Last month the annual meeting of CALCA, the Cathedral Archives, Libraries and Collections Association of Great Britain and Ireland was held in St Paul’s cathedral, London. This annual gathering of archivists, librarians, collections managers, conservators and cathedral clergy is a valuable opportunity not just to discuss topical issues but to swap experiences and to informally seek and receive advice on a wide variety of issues.

The theme of the conference was ‘Cathedral Collections, Digital Dilemmas’ and it was both encouraging and a little alarming to discover that practices and challenges in many English cathedrals are not dissimilar to the situation in Ireland.

Many cathedrals have deposited the bulk of their older archives in county record offices. This is borne out of a realisation that they cannot provide storage, to a satisfactory archival standard, for large collections and so they tend to retain only the prize items which are likely to be used for exhibition purposes. This mirrors the practice of the Church of Ireland where many cathedral collections have been transferred to the RCB Library.

More topically, cathedrals are trying to cope with the challenges of modern records management – duplication of records, significant backlogs, concern about workloads, difficult working relationships. The challenges are, at least in part, a consequence of a reality that in many cases the archives and records dimension is not well enough resourced and is often not seen as a priority by the senior cathedral, administrators. Also, cathedrals are struggling to deal with digitally born records and many are at a very elementary stage developing and implementing appropriate policies.

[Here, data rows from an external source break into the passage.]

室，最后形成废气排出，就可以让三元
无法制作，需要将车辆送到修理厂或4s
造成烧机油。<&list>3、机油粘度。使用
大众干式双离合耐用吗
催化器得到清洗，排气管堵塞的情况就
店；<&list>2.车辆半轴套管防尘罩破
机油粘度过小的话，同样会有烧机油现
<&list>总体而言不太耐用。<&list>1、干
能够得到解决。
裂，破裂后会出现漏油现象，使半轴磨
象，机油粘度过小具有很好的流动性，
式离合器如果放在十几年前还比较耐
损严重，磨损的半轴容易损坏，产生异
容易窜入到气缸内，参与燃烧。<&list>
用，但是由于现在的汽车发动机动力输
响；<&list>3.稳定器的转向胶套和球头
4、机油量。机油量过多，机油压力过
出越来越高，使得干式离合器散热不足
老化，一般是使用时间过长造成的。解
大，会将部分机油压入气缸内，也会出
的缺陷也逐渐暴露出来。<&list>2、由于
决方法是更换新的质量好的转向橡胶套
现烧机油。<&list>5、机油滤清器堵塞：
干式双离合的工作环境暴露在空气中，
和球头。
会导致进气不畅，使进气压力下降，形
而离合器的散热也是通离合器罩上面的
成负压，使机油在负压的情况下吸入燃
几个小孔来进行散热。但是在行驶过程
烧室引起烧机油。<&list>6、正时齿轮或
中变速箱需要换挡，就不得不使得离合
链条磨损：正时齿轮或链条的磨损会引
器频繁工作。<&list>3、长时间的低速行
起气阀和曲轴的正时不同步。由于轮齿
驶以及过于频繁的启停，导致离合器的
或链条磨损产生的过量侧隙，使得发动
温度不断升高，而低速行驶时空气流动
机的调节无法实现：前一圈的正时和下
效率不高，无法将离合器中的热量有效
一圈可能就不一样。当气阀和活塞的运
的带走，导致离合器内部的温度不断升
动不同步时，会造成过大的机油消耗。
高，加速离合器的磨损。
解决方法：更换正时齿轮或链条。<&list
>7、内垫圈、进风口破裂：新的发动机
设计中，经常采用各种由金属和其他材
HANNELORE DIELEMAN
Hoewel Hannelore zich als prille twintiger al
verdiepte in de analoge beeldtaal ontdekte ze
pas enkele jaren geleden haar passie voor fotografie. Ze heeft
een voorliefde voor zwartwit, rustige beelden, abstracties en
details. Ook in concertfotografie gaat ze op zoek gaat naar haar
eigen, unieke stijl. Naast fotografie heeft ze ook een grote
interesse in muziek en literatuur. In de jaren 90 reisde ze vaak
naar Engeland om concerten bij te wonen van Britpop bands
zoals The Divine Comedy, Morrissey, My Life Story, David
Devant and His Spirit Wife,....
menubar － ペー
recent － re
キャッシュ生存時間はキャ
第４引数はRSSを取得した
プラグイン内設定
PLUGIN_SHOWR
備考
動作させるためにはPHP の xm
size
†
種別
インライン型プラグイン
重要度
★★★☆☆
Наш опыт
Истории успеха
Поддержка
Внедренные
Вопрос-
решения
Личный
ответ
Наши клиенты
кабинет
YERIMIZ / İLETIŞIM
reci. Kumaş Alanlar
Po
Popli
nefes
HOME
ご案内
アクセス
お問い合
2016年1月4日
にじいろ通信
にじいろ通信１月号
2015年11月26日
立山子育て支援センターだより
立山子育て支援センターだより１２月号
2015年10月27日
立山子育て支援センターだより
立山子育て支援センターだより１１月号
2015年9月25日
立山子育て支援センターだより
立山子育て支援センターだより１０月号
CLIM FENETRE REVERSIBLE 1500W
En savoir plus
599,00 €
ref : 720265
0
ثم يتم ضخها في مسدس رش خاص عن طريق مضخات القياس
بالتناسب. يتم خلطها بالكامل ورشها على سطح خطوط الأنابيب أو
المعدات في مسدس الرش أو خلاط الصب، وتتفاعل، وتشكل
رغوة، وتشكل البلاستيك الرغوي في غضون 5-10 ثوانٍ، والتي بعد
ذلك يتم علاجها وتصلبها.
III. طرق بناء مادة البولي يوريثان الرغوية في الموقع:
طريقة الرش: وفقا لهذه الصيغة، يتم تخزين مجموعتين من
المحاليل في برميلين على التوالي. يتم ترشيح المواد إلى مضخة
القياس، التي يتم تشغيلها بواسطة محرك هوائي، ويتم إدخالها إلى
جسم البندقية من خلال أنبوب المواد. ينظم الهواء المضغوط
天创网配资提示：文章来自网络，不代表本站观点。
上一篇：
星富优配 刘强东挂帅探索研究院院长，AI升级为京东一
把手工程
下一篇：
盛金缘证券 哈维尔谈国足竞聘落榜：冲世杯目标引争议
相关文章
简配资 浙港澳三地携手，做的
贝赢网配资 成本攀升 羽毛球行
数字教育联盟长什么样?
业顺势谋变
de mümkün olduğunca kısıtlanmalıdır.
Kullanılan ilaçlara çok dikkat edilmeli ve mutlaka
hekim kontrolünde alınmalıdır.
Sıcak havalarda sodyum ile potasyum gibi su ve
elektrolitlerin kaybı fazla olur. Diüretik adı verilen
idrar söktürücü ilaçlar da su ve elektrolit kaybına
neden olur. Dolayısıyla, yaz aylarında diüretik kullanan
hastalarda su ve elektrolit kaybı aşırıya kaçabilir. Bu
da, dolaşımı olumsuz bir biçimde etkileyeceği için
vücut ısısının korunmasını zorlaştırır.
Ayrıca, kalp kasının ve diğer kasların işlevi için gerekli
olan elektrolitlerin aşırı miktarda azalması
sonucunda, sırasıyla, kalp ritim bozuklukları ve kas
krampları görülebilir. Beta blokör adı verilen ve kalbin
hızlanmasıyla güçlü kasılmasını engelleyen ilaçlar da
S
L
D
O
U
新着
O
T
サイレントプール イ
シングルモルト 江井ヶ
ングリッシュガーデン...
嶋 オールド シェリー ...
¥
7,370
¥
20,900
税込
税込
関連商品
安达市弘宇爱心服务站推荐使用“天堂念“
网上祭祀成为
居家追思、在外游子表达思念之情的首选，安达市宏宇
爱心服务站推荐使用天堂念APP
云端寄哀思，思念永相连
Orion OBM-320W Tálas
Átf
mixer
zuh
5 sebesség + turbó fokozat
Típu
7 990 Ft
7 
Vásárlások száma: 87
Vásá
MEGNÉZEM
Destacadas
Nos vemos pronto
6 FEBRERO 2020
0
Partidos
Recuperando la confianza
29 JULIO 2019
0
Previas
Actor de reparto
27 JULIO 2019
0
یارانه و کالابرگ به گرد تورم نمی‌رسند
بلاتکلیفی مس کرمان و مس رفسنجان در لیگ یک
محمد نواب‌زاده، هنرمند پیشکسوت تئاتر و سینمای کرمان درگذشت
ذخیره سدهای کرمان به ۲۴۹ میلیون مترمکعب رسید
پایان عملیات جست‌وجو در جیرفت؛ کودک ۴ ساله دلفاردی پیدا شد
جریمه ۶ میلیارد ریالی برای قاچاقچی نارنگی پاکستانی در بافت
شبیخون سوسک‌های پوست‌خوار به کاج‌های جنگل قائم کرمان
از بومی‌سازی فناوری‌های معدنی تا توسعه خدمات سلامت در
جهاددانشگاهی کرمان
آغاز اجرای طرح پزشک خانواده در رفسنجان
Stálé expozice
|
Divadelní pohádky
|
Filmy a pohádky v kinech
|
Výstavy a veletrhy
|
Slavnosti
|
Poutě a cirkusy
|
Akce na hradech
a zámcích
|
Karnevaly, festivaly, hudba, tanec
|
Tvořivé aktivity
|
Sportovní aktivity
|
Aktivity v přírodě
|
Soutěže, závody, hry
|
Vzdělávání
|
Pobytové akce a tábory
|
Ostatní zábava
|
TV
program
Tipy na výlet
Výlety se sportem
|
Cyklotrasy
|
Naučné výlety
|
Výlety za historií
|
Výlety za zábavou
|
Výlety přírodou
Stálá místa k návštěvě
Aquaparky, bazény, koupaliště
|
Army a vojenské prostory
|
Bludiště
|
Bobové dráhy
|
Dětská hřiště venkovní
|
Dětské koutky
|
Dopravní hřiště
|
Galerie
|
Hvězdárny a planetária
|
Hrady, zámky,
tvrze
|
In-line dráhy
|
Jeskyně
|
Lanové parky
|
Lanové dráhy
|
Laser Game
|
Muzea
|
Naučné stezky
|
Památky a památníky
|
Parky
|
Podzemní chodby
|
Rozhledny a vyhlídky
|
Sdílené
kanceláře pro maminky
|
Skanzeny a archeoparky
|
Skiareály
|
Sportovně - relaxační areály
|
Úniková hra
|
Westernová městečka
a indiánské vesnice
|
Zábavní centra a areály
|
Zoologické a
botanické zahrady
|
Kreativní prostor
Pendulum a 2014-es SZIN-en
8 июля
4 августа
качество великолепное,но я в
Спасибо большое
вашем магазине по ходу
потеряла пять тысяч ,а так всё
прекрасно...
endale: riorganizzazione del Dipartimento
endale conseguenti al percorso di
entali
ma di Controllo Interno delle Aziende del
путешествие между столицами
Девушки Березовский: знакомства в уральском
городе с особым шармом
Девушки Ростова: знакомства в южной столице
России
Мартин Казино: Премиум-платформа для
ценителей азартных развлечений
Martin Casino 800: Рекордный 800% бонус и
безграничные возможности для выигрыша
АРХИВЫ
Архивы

More conventionally, cathedrals are digitizing their prize manuscripts as presentations on digitizing the St Paul’s Psalter and Rochester cathedral’s 12th Textus Roffensis demonstrated. The Textus Roffensis has recently been one of the new inscription’s to the UNESCO UK Memory of World Register.

Another topical issue is that of memorials. St Paul’s has been working on memorials to artists in the cathedral and  has begun a community engagement project. This will seek to explain contentious monuments which relate to the East India Company and to the West Indies and to provide interpretative texts. The project has benefitted from a research partnership with the University of York.

The only Irish cathedral represented at the conference was Christ Church cathedral, Dublin, which is a long standing member of the Association. Yet there are considerable benefits for other Irish cathedrals in membership, While most of the cathedral libraries have been transferred to the universities and most of the cathedral archives are in the RCB Library there remains in Irish cathedrals a vast array of physical material, much of which is largely undocumented – stonework, furniture, musical instruments, art works, fabrics. These are issues with which the members of CALCA can help. The membership secretary is Katerina Powell at katerinapowellconservation@gmail.com

Tomorrow (Sunday) in Christ Church cathedral, Dublin, the 11am Eucharist and Evensong at 3.30pm will be sung by the choir of St Peter’s cathedral, Exeter.

Summer Music at Sandford continues in Sandford parish church, Ranelagh, on Friday, at 1.10pm, when  Richard Shaffrey (tenor) & David O’Shea (piano) will perform selection of folk songs, operatic arias and songs from the shows.

St Patrick’s cathedral, Dublin, has announced extended opening hours over July and August. The cathedral will  reopen to visitors after Evensong at 6.15pm with last admission at 7.15pm. Booking online in advance is advised as spaces are limited and some evenings may not be available due to private events.